Viruses are ubiquitous in the oceans, exhibiting high abundance and diversity. Here, we systematically analyze existing genomic sequences of marine prokaryotes to compile a Marine Prokaryotic Genome Dataset (MPGD, consisting of over 12,000 bacterial and archaeal genomes) and a Marine Temperate Viral Genome Dataset (MTVGD). At least 40% of the MPGD genomes contain one or more proviral sequences, indicating that they are lysogens. The MTVGD includes over 12,900 viral contigs or putative proviruses, clustered into 10,897 viral genera. We show that lysogens and proviruses are abundant in marine ecosystems, particularly in the deep sea, and marine lysogens differ from non-lysogens in multiple genomic features and growth properties. We reveal several virus-host interaction networks of potential ecological relevance, and identify proviruses that appear to be able to infect (or to be transferred between) different bacterial classes and phyla. Auxiliary metabolic genes in the MTVGD are enriched in functions related to carbohydrate metabolism.

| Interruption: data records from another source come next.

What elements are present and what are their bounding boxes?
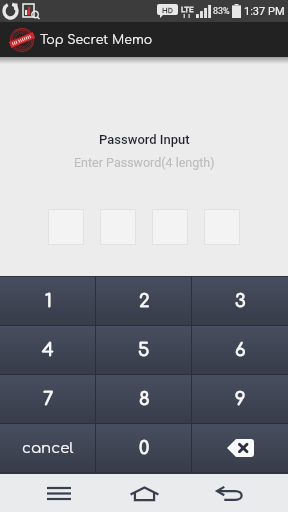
- staticText: 6: [235, 340, 246, 360]
- staticText: 83%: [213, 6, 230, 17]
- button[interactable]: 3: [192, 277, 288, 325]
- button[interactable]: 7: [0, 375, 96, 423]
- button[interactable]: 9: [192, 375, 288, 423]
- staticText: Password Input: [99, 132, 190, 147]
- button[interactable]: Back: [200, 474, 258, 512]
- button[interactable]: cancel: [0, 424, 96, 472]
- button[interactable]: 2: [96, 277, 192, 325]
- staticText: Enter Password(4 length): [74, 155, 215, 170]
- button[interactable]: 5: [96, 326, 192, 374]
- staticText: 4: [42, 340, 54, 360]
- staticText: 7: [43, 389, 54, 409]
- button[interactable]: Home: [115, 474, 173, 512]
- button[interactable]: 0: [96, 424, 192, 472]
- button[interactable]: Backspace: [192, 424, 288, 472]
- button[interactable]: 1: [0, 277, 96, 325]
- button[interactable]: 4: [0, 326, 96, 374]
- staticText: LTE: [181, 5, 194, 14]
- staticText: 8: [139, 389, 150, 409]
- staticText: 9: [235, 389, 246, 409]
- staticText: 1:37 PM: [244, 5, 285, 18]
- other: Backspace: [227, 439, 254, 457]
- staticText: HD: [162, 6, 173, 15]
- staticText: 1: [45, 291, 52, 311]
- staticText: 3: [235, 291, 246, 311]
- button[interactable]: Menu: [30, 474, 88, 512]
- staticText: Top Secret Memo: [40, 33, 153, 47]
- button[interactable]: 6: [192, 326, 288, 374]
- button[interactable]: 8: [96, 375, 192, 423]
- staticText: 0: [139, 438, 150, 458]
- staticText: 5: [138, 340, 150, 360]
- staticText: 2: [139, 291, 150, 311]
- staticText: cancel: [22, 440, 74, 457]
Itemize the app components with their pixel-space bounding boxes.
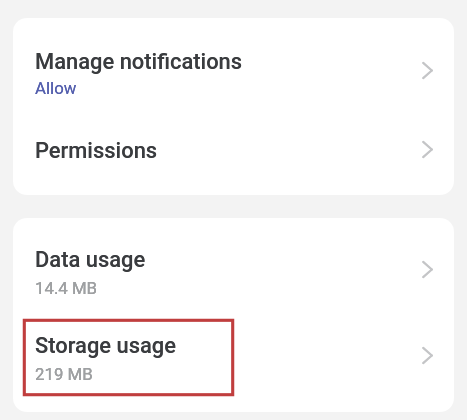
other: Open Data usage	[421, 259, 434, 280]
staticText: 219 MB	[35, 364, 93, 384]
other: Open Permissions	[421, 139, 434, 160]
other: Open Manage notifications	[421, 60, 434, 81]
staticText: Manage notifications	[35, 49, 243, 75]
button[interactable]: Data usage	[13, 218, 454, 304]
staticText: 219 MB	[35, 364, 93, 384]
staticText: Allow	[35, 78, 77, 98]
button[interactable]: Storage usage	[13, 304, 454, 390]
staticText: Data usage	[35, 247, 146, 273]
staticText: Allow	[35, 78, 77, 98]
staticText: Storage usage	[35, 333, 176, 359]
staticText: 14.4 MB	[35, 278, 98, 298]
staticText: Permissions	[35, 138, 158, 164]
button[interactable]: Manage notifications	[13, 18, 454, 106]
staticText: Manage notifications	[35, 49, 243, 75]
other: Open Storage usage	[421, 345, 434, 366]
staticText: 14.4 MB	[35, 278, 98, 298]
button[interactable]: Permissions	[13, 106, 454, 194]
staticText: Storage usage	[35, 333, 176, 359]
staticText: Data usage	[35, 247, 146, 273]
staticText: Permissions	[35, 138, 158, 164]
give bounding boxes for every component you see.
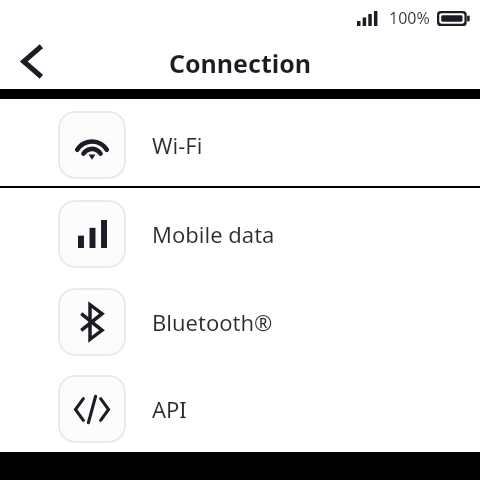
staticText: API	[152, 394, 187, 424]
staticText: Connection	[0, 46, 480, 80]
button[interactable]: API	[0, 366, 480, 452]
staticText: Mobile data	[152, 219, 275, 249]
button[interactable]: Mobile data	[0, 191, 480, 277]
staticText: 100%	[389, 7, 430, 29]
button[interactable]: Back	[7, 37, 55, 85]
staticText: Bluetooth®	[152, 307, 273, 337]
button[interactable]: Wi-Fi	[0, 102, 480, 188]
button[interactable]: Bluetooth®	[0, 279, 480, 365]
staticText: Wi-Fi	[152, 130, 203, 160]
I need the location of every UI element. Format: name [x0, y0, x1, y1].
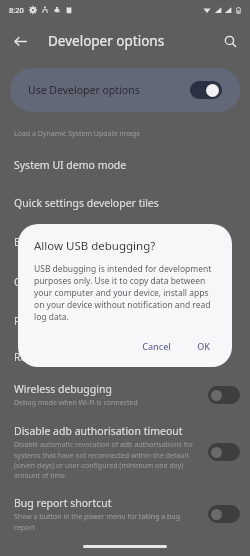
staticText: Allow USB debugging?	[34, 238, 156, 254]
button[interactable]: Back	[4, 25, 36, 57]
staticText: USB debugging is intended for developmen…	[34, 263, 218, 323]
staticText: Wireless debugging	[14, 382, 112, 396]
staticText: Disable automatic revocation of adb auth…	[14, 440, 200, 480]
button[interactable]: On	[190, 81, 222, 99]
button[interactable]: Off	[208, 505, 240, 523]
button[interactable]: OK	[189, 335, 218, 357]
button[interactable]: Wireless debugging	[0, 374, 250, 416]
staticText: System UI demo mode	[14, 158, 127, 172]
button[interactable]: Off	[208, 443, 240, 461]
button[interactable]: Enable Bluetooth HCI snoop log	[0, 222, 250, 262]
button[interactable]: Cancel	[134, 335, 179, 357]
button[interactable]: Search	[215, 26, 245, 56]
staticText: Running services	[14, 314, 98, 328]
button[interactable]: System UI demo mode	[0, 146, 250, 184]
button[interactable]: Bug report shortcut	[0, 488, 250, 540]
staticText: Use Developer options	[28, 83, 190, 97]
staticText: 8:20	[9, 5, 24, 15]
staticText: Enable Bluetooth HCI snoop log	[14, 235, 172, 249]
staticText: OK	[197, 340, 210, 352]
staticText: Bug report shortcut	[14, 496, 112, 510]
button[interactable]: Use Developer options	[10, 68, 240, 112]
button[interactable]: Revoke USB debugging authorisations	[0, 340, 250, 374]
button[interactable]: Load a Dynamic System Update image	[0, 122, 250, 146]
button[interactable]: Disable adb authorisation timeout	[0, 416, 250, 488]
staticText: Cancel	[142, 340, 171, 352]
staticText: Disable adb authorisation timeout	[14, 424, 183, 438]
staticText: Show a button in the power menu for taki…	[14, 512, 200, 532]
button[interactable]: Running services	[0, 302, 250, 340]
button[interactable]: OEM unlocking	[0, 262, 250, 302]
button[interactable]: Off	[208, 386, 240, 404]
staticText: Debug mode when Wi-Fi is connected	[14, 398, 138, 408]
staticText: Load a Dynamic System Update image	[14, 129, 141, 139]
staticText: OEM unlocking	[14, 275, 89, 289]
button[interactable]: Quick settings developer tiles	[0, 184, 250, 222]
staticText: Quick settings developer tiles	[14, 196, 159, 210]
staticText: Developer options	[48, 32, 165, 50]
staticText: Revoke USB debugging authorisations	[14, 350, 204, 364]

Finally, we experimentally demonstrate the impact of a prophage on the transcriptome of a representative marine Shewanella bacterium. Our work contributes to a better understanding of the ecology of marine prokaryotes and their viruses.

Suggested Citation

  • Yi Yi & Shunzhang Liu & Yali Hao & Qingyang Sun & Xinjuan Lei & Yecheng Wang & Jiahua Wang & Mujie Zhang & Shan Tang & Qingxue Tang & Yue Zhang & Xipeng Liu & Yinzhao Wang & Xiang Xiao & Huahua Jian, 2023. "A systematic analysis of marine lysogens and proviruses," Nature Communications, Nature, vol. 14(1), pages 1-15, December.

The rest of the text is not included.